Robbie Williams has just posted an excellent paper on “Accuracy, Logic and Degree of Belief”:http://www.personal.leeds.ac.uk/~phljrgw/wip/LogicAccuracy.pdf. I wanted to highlight one of parts with which I strongly agreed.
bq. The overarching idea is that in adopting doxastic attitudes to a proposition, we incur commitment to persist in those attitudes if no new evidence is forthcoming (where persistence is understood as not changing one’s mind—i.e. not adopting a different attitude to the same proposition. I discuss cases of simply ignoring the proposition below). In the limiting case, consider a situation where one simply moves from one moment to the next, with no new input or reflection. It would be bizarre to change ones (non-indexical) beliefs in such circumstances. Insofar as action, over time, is based on one’s beliefs, it would mean that a course of action started at one time might be abandoned (since it no longer maximizes expected utility) without any prompting from reflection or experience.

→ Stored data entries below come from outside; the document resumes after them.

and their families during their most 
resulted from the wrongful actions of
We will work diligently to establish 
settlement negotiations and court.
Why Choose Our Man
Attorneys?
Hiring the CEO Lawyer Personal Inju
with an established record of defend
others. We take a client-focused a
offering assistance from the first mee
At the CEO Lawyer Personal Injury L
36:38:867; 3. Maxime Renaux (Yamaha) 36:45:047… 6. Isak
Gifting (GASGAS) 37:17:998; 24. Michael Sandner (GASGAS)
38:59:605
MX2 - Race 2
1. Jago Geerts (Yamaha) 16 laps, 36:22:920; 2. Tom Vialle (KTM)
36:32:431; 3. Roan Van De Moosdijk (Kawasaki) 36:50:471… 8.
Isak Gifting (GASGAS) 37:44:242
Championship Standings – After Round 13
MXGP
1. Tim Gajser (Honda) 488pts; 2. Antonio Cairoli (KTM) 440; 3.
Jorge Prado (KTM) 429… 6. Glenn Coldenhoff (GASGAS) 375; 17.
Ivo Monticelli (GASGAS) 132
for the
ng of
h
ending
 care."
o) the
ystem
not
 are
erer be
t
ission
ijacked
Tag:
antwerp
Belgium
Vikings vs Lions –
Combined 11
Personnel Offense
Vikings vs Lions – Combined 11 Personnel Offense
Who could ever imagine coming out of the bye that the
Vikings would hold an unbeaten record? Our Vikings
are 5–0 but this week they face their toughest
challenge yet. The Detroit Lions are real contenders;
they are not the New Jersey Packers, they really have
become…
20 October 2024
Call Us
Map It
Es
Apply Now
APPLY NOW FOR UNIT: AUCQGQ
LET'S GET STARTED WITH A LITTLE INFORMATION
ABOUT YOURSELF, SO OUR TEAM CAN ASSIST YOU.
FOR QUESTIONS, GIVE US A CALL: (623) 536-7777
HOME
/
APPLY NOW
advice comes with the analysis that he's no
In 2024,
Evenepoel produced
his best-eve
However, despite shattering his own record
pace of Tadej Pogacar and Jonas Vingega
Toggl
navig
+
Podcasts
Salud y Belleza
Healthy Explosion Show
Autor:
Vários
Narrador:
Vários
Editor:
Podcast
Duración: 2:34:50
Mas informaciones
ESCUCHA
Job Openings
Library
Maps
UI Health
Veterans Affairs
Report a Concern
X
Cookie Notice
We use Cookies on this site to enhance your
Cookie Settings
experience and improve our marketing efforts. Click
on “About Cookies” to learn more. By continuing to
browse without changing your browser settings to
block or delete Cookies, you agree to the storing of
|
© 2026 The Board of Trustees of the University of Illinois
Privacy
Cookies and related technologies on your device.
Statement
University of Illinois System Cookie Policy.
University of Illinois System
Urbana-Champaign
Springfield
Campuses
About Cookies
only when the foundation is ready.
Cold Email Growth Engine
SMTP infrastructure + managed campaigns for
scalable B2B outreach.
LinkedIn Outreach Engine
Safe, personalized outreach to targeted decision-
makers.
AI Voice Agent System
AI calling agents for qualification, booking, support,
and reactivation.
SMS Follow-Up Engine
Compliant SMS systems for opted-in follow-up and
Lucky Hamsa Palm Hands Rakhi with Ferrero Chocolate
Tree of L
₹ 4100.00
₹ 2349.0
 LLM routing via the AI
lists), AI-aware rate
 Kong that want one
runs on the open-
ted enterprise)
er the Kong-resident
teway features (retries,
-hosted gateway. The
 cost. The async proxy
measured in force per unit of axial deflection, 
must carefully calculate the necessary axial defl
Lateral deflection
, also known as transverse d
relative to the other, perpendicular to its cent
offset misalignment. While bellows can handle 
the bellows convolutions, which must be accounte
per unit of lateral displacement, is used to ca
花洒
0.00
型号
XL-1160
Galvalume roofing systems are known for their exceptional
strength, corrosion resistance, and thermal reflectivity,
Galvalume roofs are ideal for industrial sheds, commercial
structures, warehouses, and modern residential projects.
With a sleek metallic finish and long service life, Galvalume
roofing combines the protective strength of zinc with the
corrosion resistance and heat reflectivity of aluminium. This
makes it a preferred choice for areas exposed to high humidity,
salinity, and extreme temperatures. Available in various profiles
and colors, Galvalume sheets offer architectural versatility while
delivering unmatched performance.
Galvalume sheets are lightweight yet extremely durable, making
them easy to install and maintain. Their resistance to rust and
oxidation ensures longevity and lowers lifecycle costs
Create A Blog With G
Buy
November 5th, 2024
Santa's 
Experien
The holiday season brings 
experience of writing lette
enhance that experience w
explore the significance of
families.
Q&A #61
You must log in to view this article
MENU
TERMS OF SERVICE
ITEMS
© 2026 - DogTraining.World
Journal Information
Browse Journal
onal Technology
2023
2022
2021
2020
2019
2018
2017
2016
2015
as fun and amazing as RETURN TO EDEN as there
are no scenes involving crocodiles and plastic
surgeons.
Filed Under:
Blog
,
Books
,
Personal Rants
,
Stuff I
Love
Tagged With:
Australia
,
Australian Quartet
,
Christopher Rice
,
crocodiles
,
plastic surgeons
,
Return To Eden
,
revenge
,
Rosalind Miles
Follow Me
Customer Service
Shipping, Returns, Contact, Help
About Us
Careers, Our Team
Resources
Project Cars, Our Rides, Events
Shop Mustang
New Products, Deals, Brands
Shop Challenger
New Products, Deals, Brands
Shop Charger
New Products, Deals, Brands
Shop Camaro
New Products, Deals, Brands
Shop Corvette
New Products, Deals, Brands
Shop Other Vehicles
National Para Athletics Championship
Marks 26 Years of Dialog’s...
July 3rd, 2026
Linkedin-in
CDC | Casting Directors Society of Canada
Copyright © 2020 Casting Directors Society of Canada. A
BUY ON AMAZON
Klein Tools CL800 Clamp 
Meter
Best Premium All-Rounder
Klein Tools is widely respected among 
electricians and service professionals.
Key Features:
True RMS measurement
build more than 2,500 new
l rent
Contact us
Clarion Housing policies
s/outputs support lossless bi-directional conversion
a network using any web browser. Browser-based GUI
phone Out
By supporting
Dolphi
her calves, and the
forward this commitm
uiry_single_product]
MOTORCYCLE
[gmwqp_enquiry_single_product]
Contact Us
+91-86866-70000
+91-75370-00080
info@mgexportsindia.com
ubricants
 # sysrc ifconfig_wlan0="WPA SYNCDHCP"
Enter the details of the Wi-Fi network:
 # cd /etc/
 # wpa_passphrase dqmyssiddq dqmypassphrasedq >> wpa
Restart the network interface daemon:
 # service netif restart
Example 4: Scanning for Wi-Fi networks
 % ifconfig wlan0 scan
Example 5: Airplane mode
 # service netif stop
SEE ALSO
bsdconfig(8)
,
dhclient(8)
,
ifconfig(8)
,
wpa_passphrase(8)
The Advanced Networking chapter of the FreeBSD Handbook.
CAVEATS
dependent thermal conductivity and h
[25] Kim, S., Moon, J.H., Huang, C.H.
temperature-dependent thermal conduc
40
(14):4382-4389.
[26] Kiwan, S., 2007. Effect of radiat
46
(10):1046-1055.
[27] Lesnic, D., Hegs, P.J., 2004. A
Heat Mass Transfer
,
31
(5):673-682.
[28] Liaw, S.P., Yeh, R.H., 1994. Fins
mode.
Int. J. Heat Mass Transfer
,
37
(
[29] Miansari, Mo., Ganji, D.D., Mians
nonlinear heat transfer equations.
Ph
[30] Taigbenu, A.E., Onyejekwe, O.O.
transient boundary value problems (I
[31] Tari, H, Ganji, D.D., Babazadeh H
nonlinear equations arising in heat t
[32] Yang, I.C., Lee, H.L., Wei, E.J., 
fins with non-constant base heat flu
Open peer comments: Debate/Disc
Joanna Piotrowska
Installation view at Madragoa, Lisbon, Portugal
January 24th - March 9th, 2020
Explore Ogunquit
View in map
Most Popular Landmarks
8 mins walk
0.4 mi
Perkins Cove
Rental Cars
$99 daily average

bq. Persistence might be construed as a (widescope) diachronic norm on belief. Alternatively, a disposition to retain an attitude to the proposition over time might be constitutive of belief. If what makes something count as a belief is its functional role, then the reflections on extended action above motivate this kind of claim.
I think persistence is, at least for belief, both constitutive and normative. If a kind of state is not disposed to persist, that state is not belief. And if a token of that belief does not persist, in the absence of good reasons for it to be reconsidered, that’s a normative failing.
I ended up with a view like this via Richard Holton’s work. But I hadn’t realised it had an even more notable pedigree. At the Formal Epistemology Workshop, Hannes Leitgeb highlighted the work my colleague Louis Loeb has done in drawing attention to the importance of persistence to Hume’s theory of belief. (For a brief view of this, “here”:http://ndpr.nd.edu/news/23665-stability-and-justification-in-hume-s-treatise/ is a review of Louis’s 2002 book.)
There has been a lot of work recently on the existence of diachronic norms for belief. I think I’ll start calling the view that there are such norms, and they are primarily norms of persistence, the Humean view. It has a better claim to being genuinely Hume’s view than most views I call Humean!